Science-Based Supplements That Work

by Michael Davis in Education | Nutrition

Whether you are currently involved in a training program or you have been in the past, then you have more than likely either considered taking or are already taking one or more supplements to improve your performance and recovery. With the overwhelming amount of marketing enticing us to buy these products, this comes as no surprise.

Now to make it clear, I am not talking about Performance enhancing drugs. But rather dietary supplements which can be bought as an addition to your diet.

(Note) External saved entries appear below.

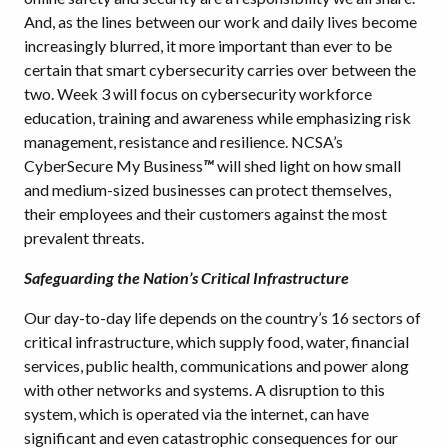
And, as the lines between our work and daily lives become
increasingly blurred, it more important than ever to be
certain that smart cybersecurity carries over between the
two. Week 3 will focus on cybersecurity workforce
education, training and awareness while emphasizing risk
management, resistance and resilience. NCSA’s
CyberSecure My Business
™
will shed light on how small
and medium-sized businesses can protect themselves,
their employees and their customers against the most
prevalent threats.
Safeguarding the Nation’s Critical Infrastructure
Our day-to-day life depends on the country’s 16 sectors of
critical infrastructure, which supply food, water, financial
services, public health, communications and power along
with other networks and systems. A disruption to this
system, which is operated via the internet, can have
significant and even catastrophic consequences for our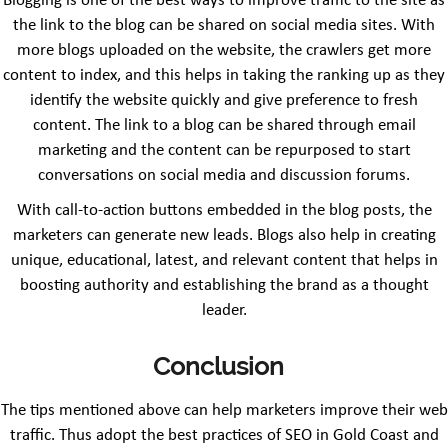
Blogging is one of the best ways to improve traffic to the site as
the link to the blog can be shared on social media sites. With
more blogs uploaded on the website, the crawlers get more
content to index, and this helps in taking the ranking up as they
identify the website quickly and give preference to fresh
content. The link to a blog can be shared through email
marketing and the content can be repurposed to start
conversations on social media and discussion forums.
With call-to-action buttons embedded in the blog posts, the
marketers can generate new leads. Blogs also help in creating
unique, educational, latest, and relevant content that helps in
boosting authority and establishing the brand as a thought
leader.
Conclusion
The tips mentioned above can help marketers improve their web
traffic. Thus adopt the best practices of SEO in Gold Coast and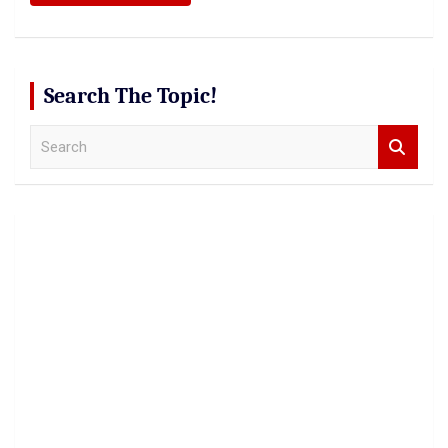
Search The Topic!
S
e
a
r
c
h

The problem with most supplements that exist is that they are either completely useless, or are simply not useful enough to be worth your money. For instance, a lot of companies will put ingredients in which have little to no research backing their claims when it comes to the effectiveness of the ingredients. Another common issue is that of proprietary blends. This is basically a list of ingredients that doesn’t include dosages of specific ingredients. Not only does this save the company money by allowing them to increase the amount of cheap ingredients and reducing the more expensive ones, it can render the supplement useless by under dosing key ingredients.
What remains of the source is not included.